Nicola Verlato e le sue riflessioni di artista “recluso” al tempo del Coronavirus. Diari letterari tra confessioni e speranze, intimi e riflessivi
Non era mai successo. Nemmeno il coprifuoco della Guerra Mondiale era così rigido: tutti a casa, mattina, sera, notte. E non era mai successo che il rapporto, il contatto con l’”altro”, imprescindibile regola del vivere contemporaneo, diventasse il nostro peggior nemico. Ci voleva un pericolo invisibile, ancor più minaccioso proprio perché impalpabile, per costringerci a fare qualcosa che ormai non facciamo più: guardarci dentro. Vivere solo con noi stessi. Un riallineamento delle coscienze, che ci permette – o forse ci costringe – a rivedere certe cose con un’ottica diversa, più “pura”. Alcuni artisti italiani lo fanno con i lettori di ArtsLife: diari letterari tra confessioni e speranze, intimi e riflessivi, un ripensamento dell’arte come scelta di vita sociale. Ecco il contributo di Nicola Verlato (1965) …
Profezie e Arte
Una delle cose che sono fra le più fastidiose di questi tempi disgraziati, è la ridda di previsioni e simil-profezie che si leggono in ogni dove. Cito a caso alcune frasi e parole d’ordine che mi è capitato di leggere: “la pandemia ci pone di fronte all’apertura di un nuovo mondo”, “dopo il Covid nulla sarà come prima”, “la fine del capitalismo”. E poi il telelavoro, la telescuola, “i musei devono riorganizzarsi in senso virtuale”, le mostre virtuali, la fine del sistema dell’arte, “ci voleva la pandemia perché le cose cambiassero”. E ancora “ritorneranno i nazionalismi”, “si deve andare verso un governo globale”, “recuperare una leadership mondiale”, “L’arte non sarà più come prima”. Articoli, posts, sicuramente libri fra non molto, e interventi televisivi a più non posso, fino ai deliri esplicitamente apocalittici di chi si vuole collegare direttamente alla fonte.

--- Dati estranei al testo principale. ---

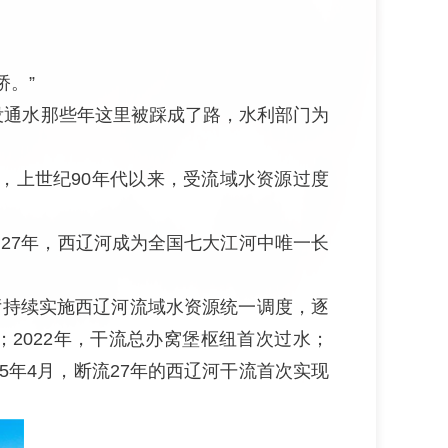
桥。”
没通水那些年这里被踩成了路，水利部门为
，上世纪90年代以来，受流域水资源过度
27年，西辽河成为全国七大江河中唯一长
厅持续实施西辽河流域水资源统一调度，逐
2022年，干流总办窝堡枢纽首次过水；
25年4月，断流27年的西辽河干流首次实现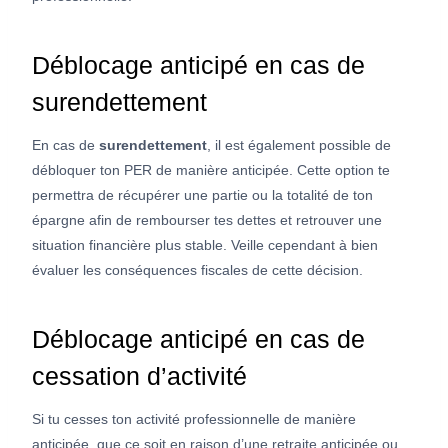
Déblocage anticipé en cas de
surendettement
En cas de
surendettement
, il est également possible de
débloquer ton PER de manière anticipée. Cette option te
permettra de récupérer une partie ou la totalité de ton
épargne afin de rembourser tes dettes et retrouver une
situation financière plus stable. Veille cependant à bien
évaluer les conséquences fiscales de cette décision.
Déblocage anticipé en cas de
cessation d’activité
Si tu cesses ton activité professionnelle de manière
anticipée, que ce soit en raison d’une retraite anticipée ou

Tutto ciò, a mio parere, è frutto di una mentalità che ha le sue radici in tempi antichi e che continua a perpetuarsi rinnovandosi in nuove ideologie e credenze che si incentrano su di una concezione lineare e teleologica del tempo. E che sottendeno sempre l’idea che il suo svolgersi sia funzionale al conseguimento di qualche obbiettivo universale, di un eschaton.
Le religiosità giudaico-cristiane, che sono fra le componenti fondamentali della cultura occidentale, da sempre interpretano le disgrazie di grande portata come segni del divino (le sette piaghe d’Egitto, il diluvio universale, e chi più ne ha più ne metta). E come qualcosa di estraneo al normale fluire delle cose, eventi eccezionali che il Dio unico delle tradizioni Monoteiste usava per parlare dapprima al suo popolo e poi all’umanità tutta intera. Eventi che, quando si verificano, sono portatori di significati da leggere come segnali dell’avvento prossimo venturo di rivolgimenti decisivi della realtà finora conosciuta.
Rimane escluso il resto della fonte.